Il lavoro nell'industria, specialmente quella manifatturiera, è in caduta libera nelle economie avanzate. In molti paesi emergenti e in via di sviluppo, invece, i lavoratori si stanno spostando dall'agricoltura ai servizi bypassando il settore manifatturiero.
Il timore è che questi processi aumentino la disuguaglianza, riducano la crescita e mettano in difficoltà i lavoratori low-skilled. In effetti, il livello di disuguaglianza del reddito da lavoro nell'industria è più basso rispetto a quello osservato nei servizi in un campione di 20 economie avanzate.

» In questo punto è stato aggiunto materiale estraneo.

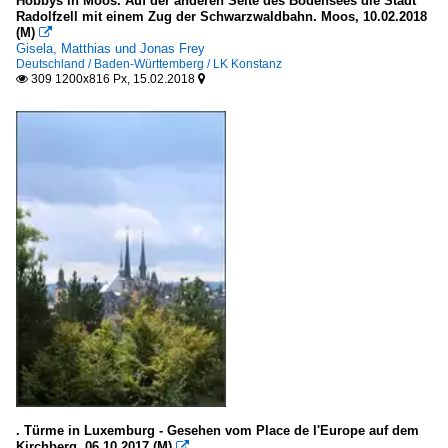
Ulm
Hobbys in Moos. Auf der anderen Seite des Bodensees die Stadt
Radolfzell mit einem Zug der Schwarzwaldbahn. Moos, 10.02.2018
(M)

Bayern
Gisela, Matthias und Jonas Frey
Deutschland / Baden-Württemberg / LK Konstanz
309 1200x816 Px, 15.02.2018
LK Augsburg


LK Lindau (Bodensee)
LK Neu-Ulm
LK Starnberg
LK Würzburg
Memmingen
München (Landeshauptstadt)
Nürnberg
Regensburg (kreisfreie Stadt)
Würzburg (kreisfreie Stadt)
Berlin
historische Architektur und Bauwerke
. Türme in Luxemburg - Gesehen vom Place de l'Europe auf dem
Kirchberg. 06.10.2017 (M)
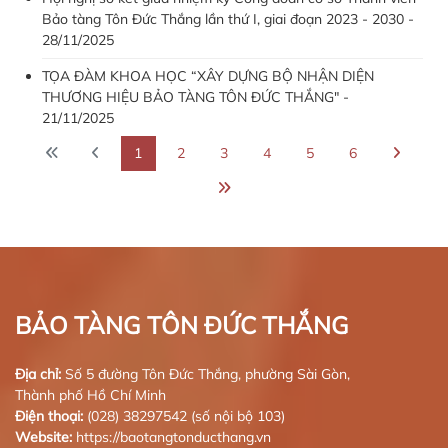
Bảo tàng Tôn Đức Thắng lần thứ I, giai đoạn 2023 - 2030 -
28/11/2025
TỌA ĐÀM KHOA HỌC “XÂY DỰNG BỘ NHẬN DIỆN
THƯƠNG HIỆU BẢO TÀNG TÔN ĐỨC THẮNG" -
21/11/2025
1
2
3
4
5
6
BẢO TÀNG TÔN ĐỨC THẮNG
Địa chỉ:
Số 5 đường Tôn Đức Thắng, phường Sài Gòn,
Thành phố Hồ Chí Minh
Điện thoại:
(028) 38297542 (số nội bộ 103)
Website:
https://baotangtonducthang.vn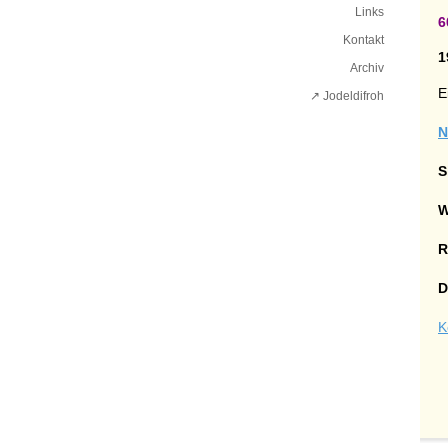
Links
6
Kontakt
1
Archiv
E
↗ Jodeldifroh︎
N
S
W
R
D
K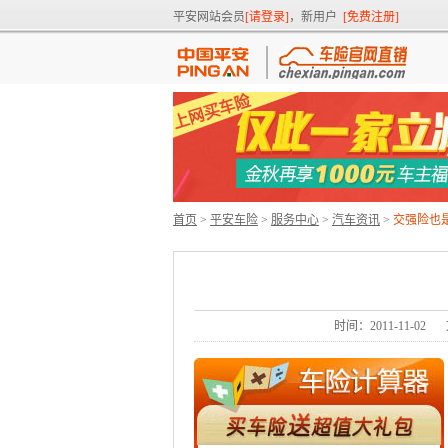
平安网站会员
[请登录]
，新用户
[免费注册]
首页
>
平安车险
>
服务中心
>
汽车资讯
>
交强险也
时间：2011-11-02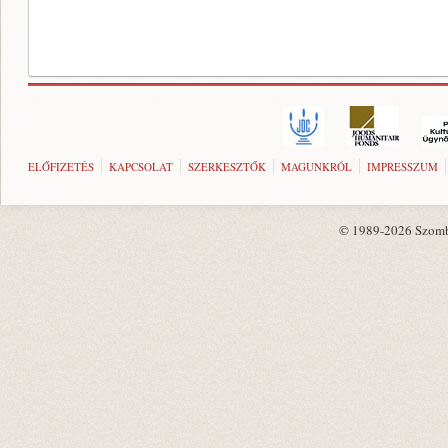
ELŐFIZETÉS
KAPCSOLAT
SZERKESZTŐK
MAGUNKRÓL
IMPRESSZUM
© 1989-2026 Szombat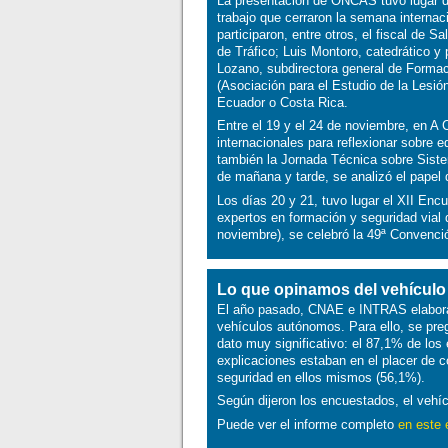
La presentación de ONCAS tuvo lugar d
trabajo que cerraron la semana internac
participaron, entre otros, el fiscal de S
de Tráfico; Luis Montoro, catedrático y
Lozano, subdirectora general de Forma
(Asociación para el Estudio de la Lesió
Ecuador o Costa Rica.
Entre el 19 y el 24 de noviembre, en A
internacionales para reflexionar sobre e
también la Jornada Técnica sobre Sis
de mañana y tarde, se analizó el papel
Los días 20 y 21, tuvo lugar el XII En
expertos en formación y seguridad vial 
noviembre), se celebró la 49ª Convenc
Lo que opinamos del vehícul
El año pasado, CNAE e INTRAS elaborar
vehículos autónomos. Para ello, se preg
dato muy significativo: el 87,1% de l
explicaciones estaban en el placer de c
seguridad en ellos mismos (56,1%).
Según dijeron los encuestados, el vehí
Puede ver el informe completo
en este 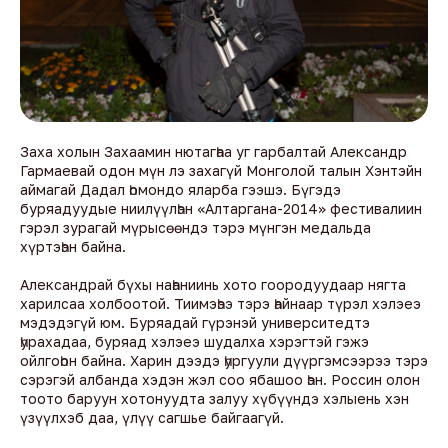
Заха холын Захаамин нютагһаа уг гарбалтай Александр
Гармаевай одон мүн лэ захагүй Монголой талын Хэнтэйн
аймагай Дадал һомондо яларба гээшэ. Бүгэдэ
буряадуудые ниилүүлһэн «Алтаргана-2014» фестивалиин
гэрэл зурагай мүрысөөндэ тэрэ мүнгэн медальда
хүртэһэн байна.
Александрай бүхы наһаниинь хото гоородуудаар нягта
харилсаа холбоотой. Тиимэһээ тэрэ һайнаар түрэл хэлэеэ
мэдэдэгүй юм. Буряадай гүрэнэй университедтэ
һурахадаа, буряад хэлэеэ шудалха хэрэгтэй гэжэ
ойлгоһон байна. Харин дээдэ һургуули дүүргэмсээрээ тэрэ
сэрэгэй албанда хэдэн жэл соо ябашоо һэн. Россин олон
тоото баруун хотонуудта залуу хүбүүндэ хэлыень хэн
үзүүлхэб даа, үлүү сагшье байгаагүй.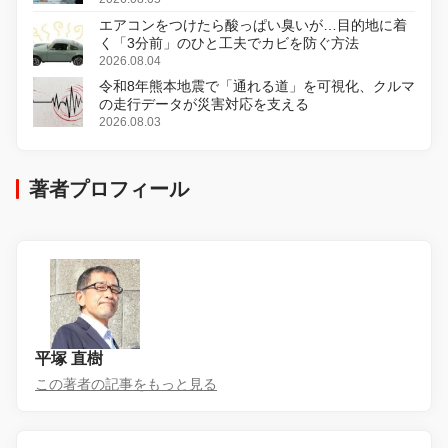
エアコンをつけたら酸っぱい臭いが…目的地に着
く「3分前」のひと工夫でカビを防ぐ方法
2026.08.04
令和8年熊本地震で「通れる道」を可視化、クルマ
の走行データが災害対応を支える
2026.08.03
著者プロフィール
平塚 直樹
この著者の記事をもっと見る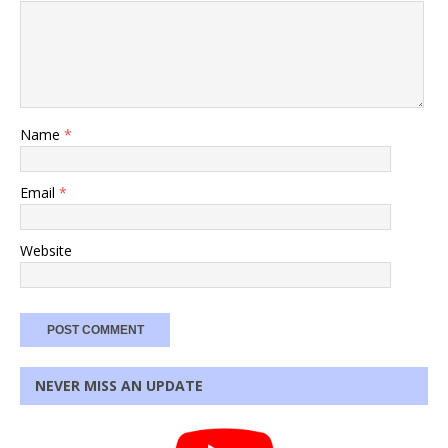
Name
*
Email
*
Website
NEVER MISS AN UPDATE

Le caratteristiche dei paesi, tuttavia, sono più importanti delle dimensioni del settore industriale per spiegare la disuguaglianza aggregata. Quest’ultima, ad esempio in Danimarca, è pari a circa 1/3 di quella rilevata negli Stati Uniti sia nell'industria che nei servizi. E il fattore principale che ha guidato i cambiamenti nella disuguaglianza aggregata nelle economie avanzate a partire dagli anni '80 è stato l'aumento delle differenze salariali in tutti i settori, piuttosto che il declino dei posti di lavoro nell'industria.
Resta il fatto che le conseguenze negative della perdita di posti di lavoro nel settore manifatturiero possono essere considerevoli per i singoli lavoratori e le loro comunità. Per riuscire a fare in modo che i cambiamenti strutturali aumentino l’inclusione, anziché diminuirla, le politiche dovrebbero facilitare la riqualificazione dei lavoratori e ridurre i costi della loro riallocazione. Ciò significa che il declino dell’industria come fonte di occupazione potrebbe non nuocere alla crescita o aumentare la disuguaglianza ad una condizione: che siano applicate le politiche economiche adeguate.